第15章 — 街の仮面
> バーンの街は賑わいを見せていた。
市場には声が飛び交い、冒険者たちの笑い声があちこちから響いていた。
だが、彼女にはわかっていた。
その笑顔の多くが仮面に過ぎないことを。
アリアは歩きながら、人々の視線を感じていた。
誰もが礼儀正しく振る舞っているが、
彼の隣に立つ自分を、まるで奇異な存在のように見ていた。
主人公は沈黙したまま。
声を発することなく、ただ街の道を踏みしめて進む。
その目は冷たく、誰も寄せ付けない壁のようだった。
「ねえ、見て。あの男よ…」
「彼女、あんな人と一緒にいて大丈夫なの?」
ひそひそとした声が通り過ぎるたび、アリアの心は痛んだ。
だが彼女は、足を止めなかった。
むしろ、彼の歩幅に合わせるように前を見た。
そのとき、街の中央広場で一人の女性が近づいてきた。
セルヴァと名乗るその人物は、丁寧な微笑みを浮かべながらこう言った。
「ようこそ、バーンへ。市議会の者です。少々、お時間をいただけますか?」
アリアがうなずくと、セルヴァは手帳を取り出し、
とある依頼について語り始めた。
「最近、交易路で物資の消失事件が多発しています。
情報によれば、隠された勢力が関与しているようです。
あなた方のような方々に、調査と護衛をお願いできればと」
主人公は何も言わなかったが、視線だけで了承を示した。
アリアもまた、深く息を吸ってから答えた。
「わかりました。
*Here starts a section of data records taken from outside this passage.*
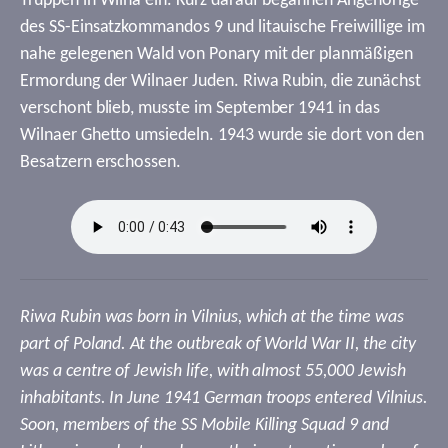
Truppen in Wilna ein. Kurz darauf begannen Angehörige
des SS-Einsatzkommandos 9 und litauische Freiwillige im
nahe gelegenen Wald von Ponary mit der planmäßigen
Ermordung der Wilnaer Juden. Riwa Rubin, die zunächst
verschont blieb, musste im September 1941 in das
Wilnaer Ghetto umsiedeln. 1943 wurde sie dort von den
Besatzern erschossen.
Riwa Rubin was born in Vilnius, which at the time was
part of Poland. At the outbreak of World War II, the city
was a centre of Jewish life, with almost 55,000 Jewish
inhabitants. In June 1941 German troops entered Vilnius.
Soon, members of the SS Mobile Killing Squad 9 and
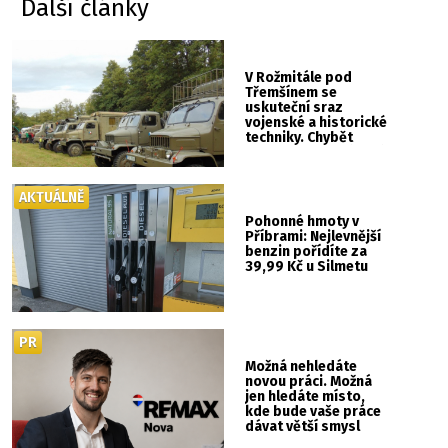
Další články
V Rožmitále pod
Třemšínem se
uskuteční sraz
vojenské a historické
techniky. Chybět
nebude kaskadérská
show ani hudba
AKTUÁLNĚ
Pohonné hmoty v
Příbrami: Nejlevnější
benzin pořídíte za
39,99 Kč u Silmetu
PR
Možná nehledáte
novou práci. Možná
jen hledáte místo,
kde bude vaše práce
dávat větší smysl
協力させていただきます」
その夜、宿の小窓から見た夜景は、美しく静かだった。
だがその静けさの奥に、アリアは何か不穏な気配を感じていた。
彼の背中は、どこか遠くを見つめているようで、
まるでこの街に留まる理由などないと言っているようだった。
アリアは拳を握った。
自分に問いかける。
— この人について行くべきなのか、それとも…
— それでも私は、この旅の先を見たい。
心の中で揺れる仮面を、一つ、そっと外した夜だった。